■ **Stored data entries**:
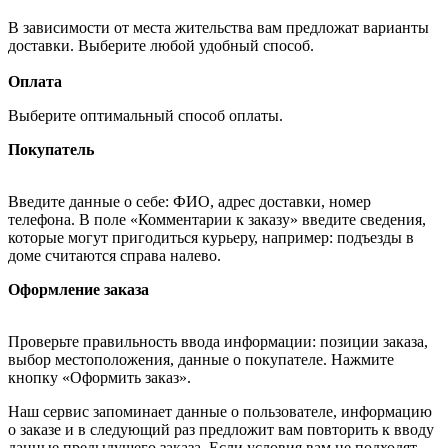
В зависимости от места жительства вам предложат варианты
доставки. Выберите любой удобный способ.
Оплата
Выберите оптимальный способ оплаты.
Покупатель
Введите данные о себе: ФИО, адрес доставки, номер
телефона. В поле «Комментарии к заказу» введите сведения,
которые могут пригодиться курьеру, например: подъезды в
доме считаются справа налево.
Оформление заказа
Проверьте правильность ввода информации: позиции заказа,
выбор местоположения, данные о покупателе. Нажмите
кнопку «Оформить заказ».
Наш сервис запоминает данные о пользователе, информацию
о заказе и в следующий раз предложит вам повторить к вводу
данные предыдущего заказа. Если условия вам не подходят,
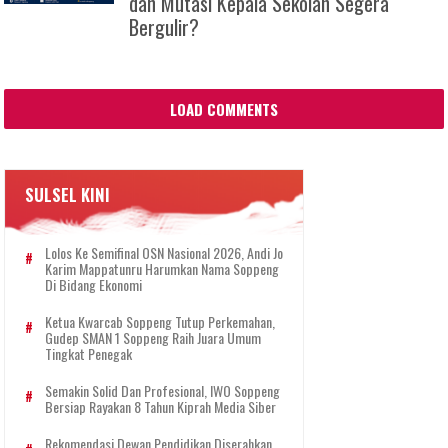
dan Mutasi Kepala Sekolah Segera
Bergulir?
LOAD COMMENTS
SULSEL KINI
Lolos Ke Semifinal OSN Nasional 2026, Andi Jo
Karim Mappatunru Harumkan Nama Soppeng
Di Bidang Ekonomi
Ketua Kwarcab Soppeng Tutup Perkemahan,
Gudep SMAN 1 Soppeng Raih Juara Umum
Tingkat Penegak
Semakin Solid Dan Profesional, IWO Soppeng
Bersiap Rayakan 8 Tahun Kiprah Media Siber
Rekomendasi Dewan Pendidikan Diserahkan,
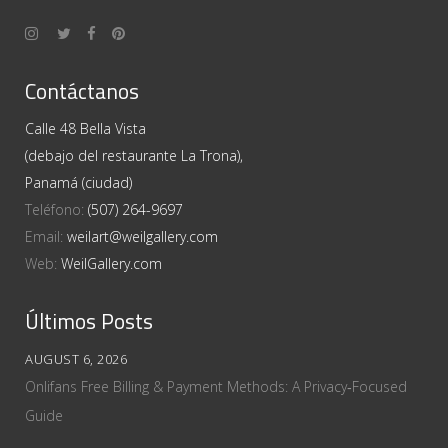
Contáctanos
Calle 48 Bella Vista
(debajo del restaurante La Trona),
Panamá (ciudad)
Teléfono:
(507) 264-9697
Email:
weilart@weilgallery.com
Web:
WeilGallery.com
Últimos Posts
AUGUST 6, 2026
Onlifans Free Billing & Payment Methods: A Privacy‑Focused
Guide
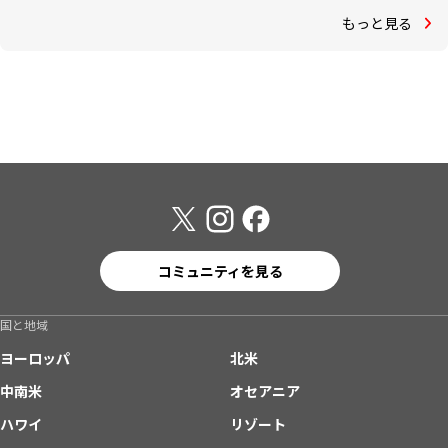
もっと見る
コミュニティを見る
国と地域
ヨーロッパ
北米
中南米
オセアニア
ハワイ
リゾート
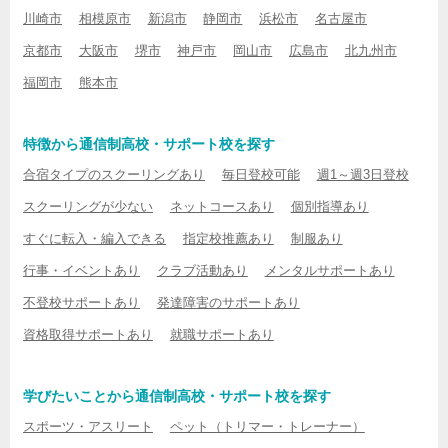
川崎市
相模原市
新潟市
静岡市
浜松市
名古屋市
京都市
大阪市
堺市
神戸市
岡山市
広島市
北九州市
福岡市
熊本市
特徴から通信制高校・サポート校を探す
合宿タイプのスクーリングあり
毎日登校可能
週1～週3日登校
スクーリングが少ない
ネットコースあり
個別指導あり
すぐに転入・編入できる
指定校推薦あり
制服あり
行事・イベントあり
クラブ活動あり
メンタルサポートあり
不登校サポートあり
発達障害のサポートあり
資格取得サポートあり
就職サポートあり
学びたいことから通信制高校・サポート校を探す
スポーツ・アスリート
ペット（トリマー・トレーナー）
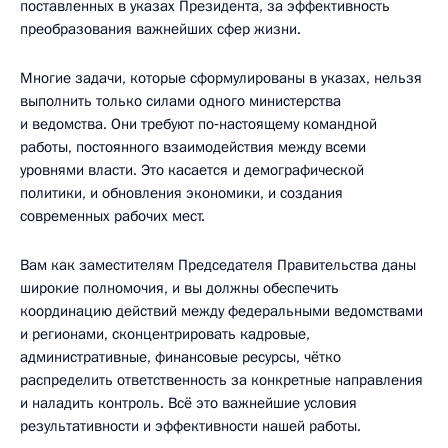
поставленных в указах Президента, за эффективность
преобразования важнейших сфер жизни.
Многие задачи, которые сформулированы в указах, нельзя
выполнить только силами одного министерства
и ведомства. Они требуют по‑настоящему командной
работы, постоянного взаимодействия между всеми
уровнями власти. Это касается и демографической
политики, и обновления экономики, и создания
современных рабочих мест.
Вам как заместителям Председателя Правительства даны
широкие полномочия, и вы должны обеспечить
координацию действий между федеральными ведомствами
и регионами, сконцентрировать кадровые,
административные, финансовые ресурсы, чётко
распределить ответственность за конкретные направления
и наладить контроль. Всё это важнейшие условия
результативности и эффективности нашей работы.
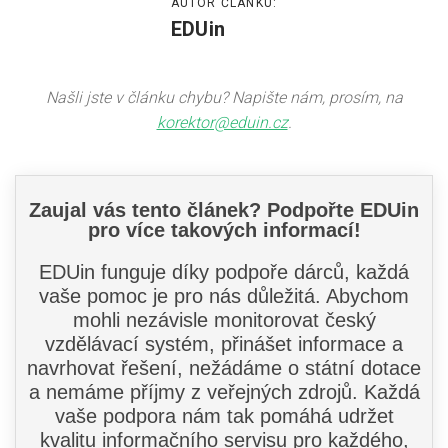
AUTOR ČLÁNKU:
EDUin
Našli jste v článku chybu? Napište nám, prosím, na
korektor@eduin.cz
.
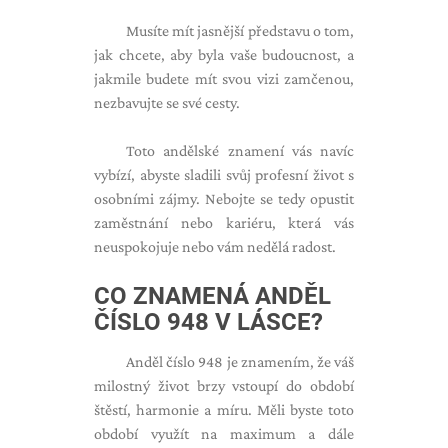
Musíte mít jasnější představu o tom,
jak chcete, aby byla vaše budoucnost, a
jakmile budete mít svou vizi zamčenou,
nezbavujte se své cesty.
Toto andělské znamení vás navíc
vybízí, abyste sladili svůj profesní život s
osobními zájmy. Nebojte se tedy opustit
zaměstnání nebo kariéru, která vás
neuspokojuje nebo vám nedělá radost.
CO ZNAMENÁ ANDĚL
ČÍSLO 948 V LÁSCE?
Anděl číslo 948 je znamením, že váš
milostný život brzy vstoupí do období
štěstí, harmonie a míru. Měli byste toto
období využít na maximum a dále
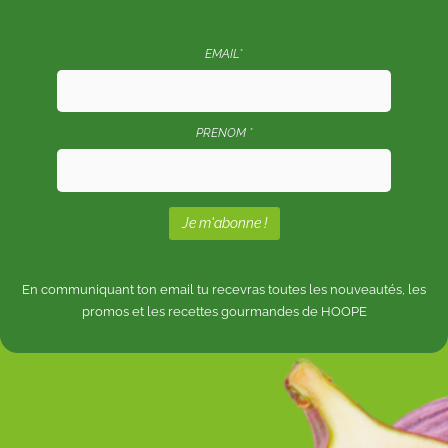
EMAIL*
PRENOM *
En communiquant ton email tu recevras toutes les nouveautés, les
promos et les recettes gourmandes de HOOPE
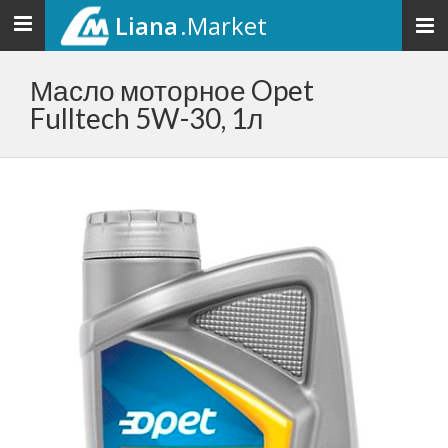
Liana
.Market
Toggle
navigation
Масло моторное Opet
Fulltech 5W-30, 1л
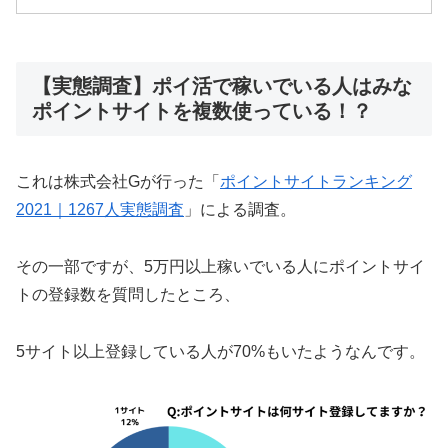
【実態調査】ポイ活で稼いでいる人はみな
ポイントサイトを複数使っている！？
これは株式会社Gが行った「
ポイントサイトランキング
2021｜1267人実態調査
」による調査。
その一部ですが、5万円以上稼いでいる人にポイントサイ
トの登録数を質問したところ、
5サイト以上登録している人が70%もいたようなんです。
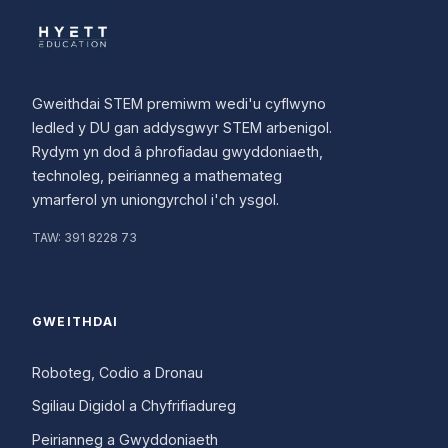
Gweithdai STEM premiwm wedi'u cyflwyno
ledled y DU gan addysgwyr STEM arbenigol.
Rydym yn dod â phrofiadau gwyddoniaeth,
technoleg, peirianneg a mathemateg
ymarferol yn uniongyrchol i'ch ysgol.
TAW:
391 8228 73
GWEITHDAI
Roboteg, Codio a Dronau
Sgiliau Digidol a Chyfrifiadureg
Peirianneg a Gwyddoniaeth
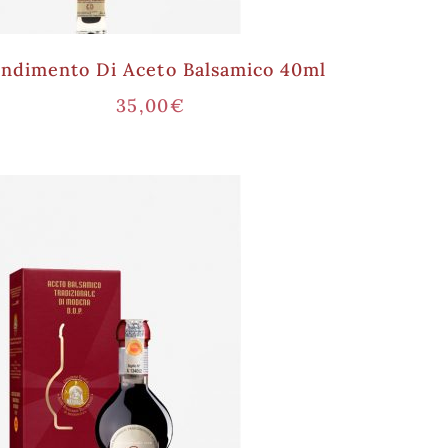
ndimento Di Aceto Balsamico 40ml
35,00
€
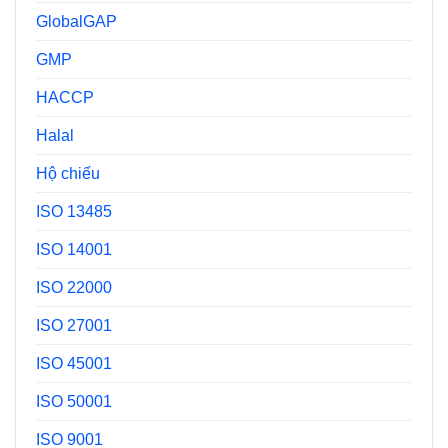
GlobalGAP
GMP
HACCP
Halal
Hộ chiếu
ISO 13485
ISO 14001
ISO 22000
ISO 27001
ISO 45001
ISO 50001
ISO 9001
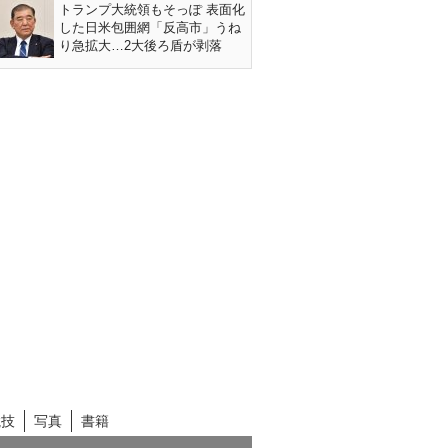
トランプ大統領もそっぽ 表面化
した日米包囲網「反高市」うね
り急拡大…2大後ろ盾が剥落
競技
写真
書籍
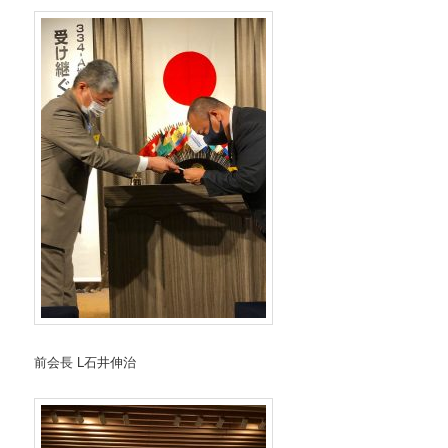
前会長 L石井伸治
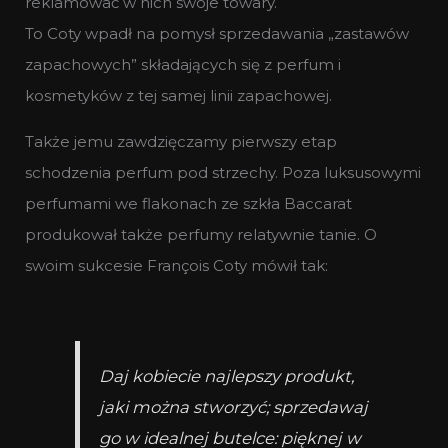
reklamować w nich swoje towary.
To Coty wpadł na pomysł sprzedawania „zastawów
zapachowych” składających się z perfum i
kosmetyków z tej samej linii zapachowej.
Także jemu zawdzięczamy pierwszy etap
schodzenia perfum pod strzechy. Poza luksusowymi
perfumami we flakonach ze szkła Baccarat
produkował także perfumy relatywnie tanie. O
swoim sukcesie François Coty mówił tak:
Daj kobiecie najlepszy produkt,
jaki można stworzyć; sprzedawaj
go w idealnej butelce: pięknej w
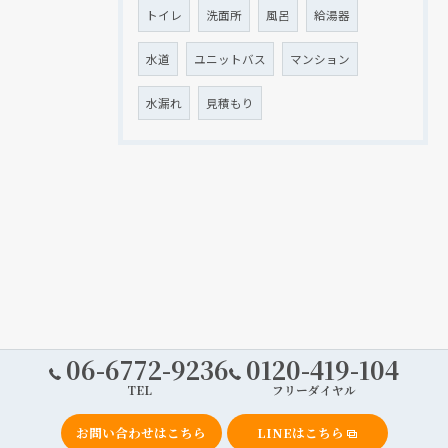
トイレ
洗面所
風呂
給湯器
水道
ユニットバス
マンション
水漏れ
見積もり
06-6772-9236
0120-419-104
TEL
フリーダイヤル
お問い合わせはこちら
LINEはこちら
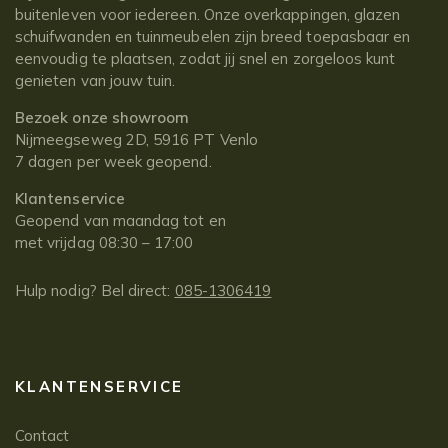
buitenleven voor iedereen. Onze overkappingen, glazen
schuifwanden en tuinmeubelen zijn breed toepasbaar en
eenvoudig te plaatsen, zodat jij snel en zorgeloos kunt
genieten van jouw tuin.
Bezoek onze showroom
Nijmeegseweg 2D, 5916 PT Venlo
7 dagen per week geopend.
Klantenservice
Geopend van maandag tot en
met vrijdag 08:30 – 17:00
Hulp nodig? Bel direct:
085-1306419
KLANTENSERVICE
Contact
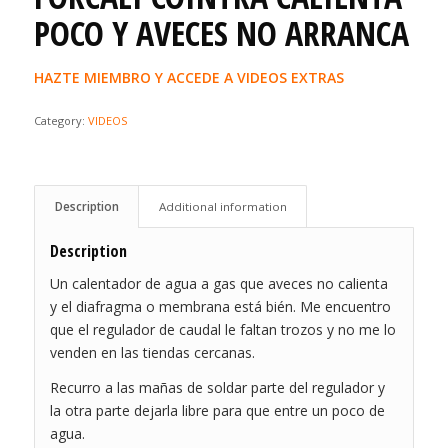
POCO Y AVECES NO ARRANCA
HAZTE MIEMBRO Y ACCEDE A VIDEOS EXTRAS
Category:
VIDEOS
Description
Additional information
Description
Un calentador de agua a gas que aveces no calienta
y el diafragma o membrana está bién. Me encuentro
que el regulador de caudal le faltan trozos y no me lo
venden en las tiendas cercanas.
Recurro a las mañas de soldar parte del regulador y
la otra parte dejarla libre para que entre un poco de
agua.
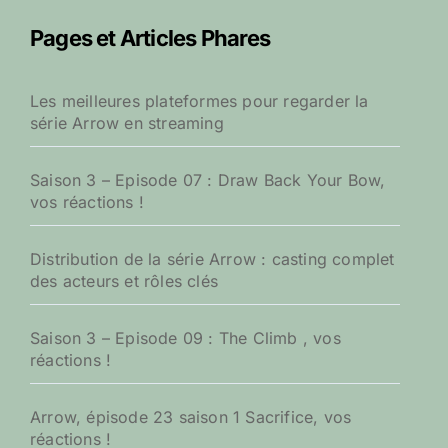
e
r
Pages et Articles Phares
c
h
e
Les meilleures plateformes pour regarder la
r
série Arrow en streaming
:
Saison 3 – Episode 07 : Draw Back Your Bow,
vos réactions !
Distribution de la série Arrow : casting complet
des acteurs et rôles clés
Saison 3 – Episode 09 : The Climb , vos
réactions !
Arrow, épisode 23 saison 1 Sacrifice, vos
réactions !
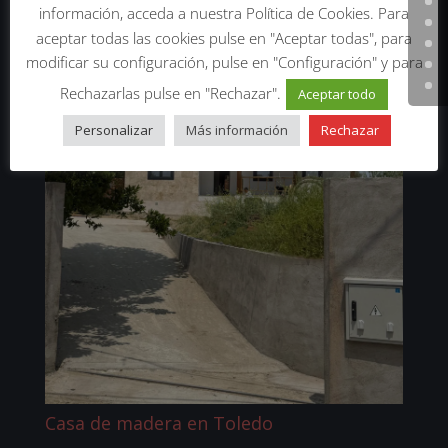
información, acceda a nuestra Política de Cookies. Para
aceptar todas las cookies pulse en "Aceptar todas", para
modificar su configuración, pulse en "Configuración" y para
Rechazarlas pulse en "Rechazar".
Aceptar todo
Personalizar
Más información
Rechazar
Casa de madera en Toledo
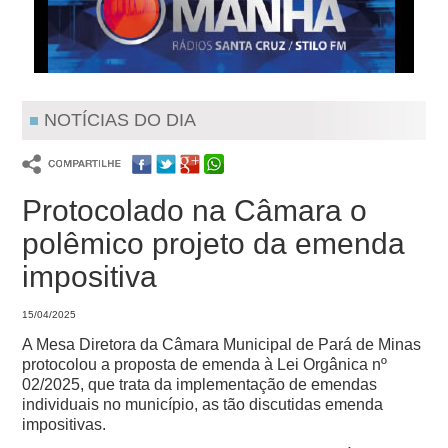
NOTÍCIAS DO DIA
Protocolado na Câmara o
polêmico projeto da emenda
impositiva
15/04/2025
A Mesa Diretora da Câmara Municipal de Pará de Minas
protocolou a proposta de emenda à Lei Orgânica nº
02/2025, que trata da implementação de emendas
individuais no município, as tão discutidas emenda
impositivas.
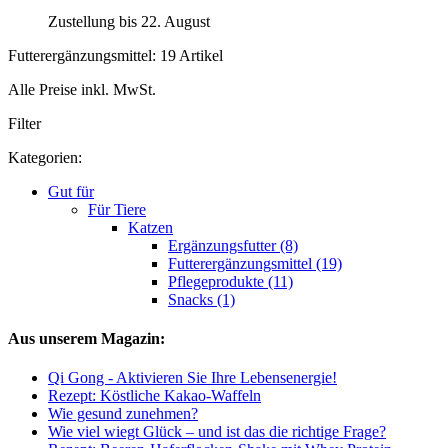
Zustellung bis 22. August
Futterergänzungsmittel: 19 Artikel
Alle Preise inkl. MwSt.
Filter
Kategorien:
Gut für
Für Tiere
Katzen
Ergänzungsfutter (8)
Futterergänzungsmittel (19)
Pflegeprodukte (11)
Snacks (1)
Aus unserem Magazin:
Qi Gong - Aktivieren Sie Ihre Lebensenergie!
Rezept: Köstliche Kakao-Waffeln
Wie gesund zunehmen?
Wie viel wiegt Glück – und ist das die richtige Frage?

■ **Prompt**:
With the pictures omitted, print the lines above exactly, beginning at the line with "административные, финансовые ресурсы, чётко" and going on through the line with "vybízí, abyste sladili svůj profesní život s".

■ **Answer**:
административные, финансовые ресурсы, чётко
распределить ответственность за конкретные направления
и наладить контроль. Всё это важнейшие условия
результативности и эффективности нашей работы.
AUTOR ČLÁNKU:
EDUin
Našli jste v článku chybu? Napište nám, prosím, na
korektor@eduin.cz
.
Musíte mít jasnější představu o tom,
jak chcete, aby byla vaše budoucnost, a
jakmile budete mít svou vizi zamčenou,
nezbavujte se své cesty.
Toto andělské znamení vás navíc
vybízí, abyste sladili svůj profesní život s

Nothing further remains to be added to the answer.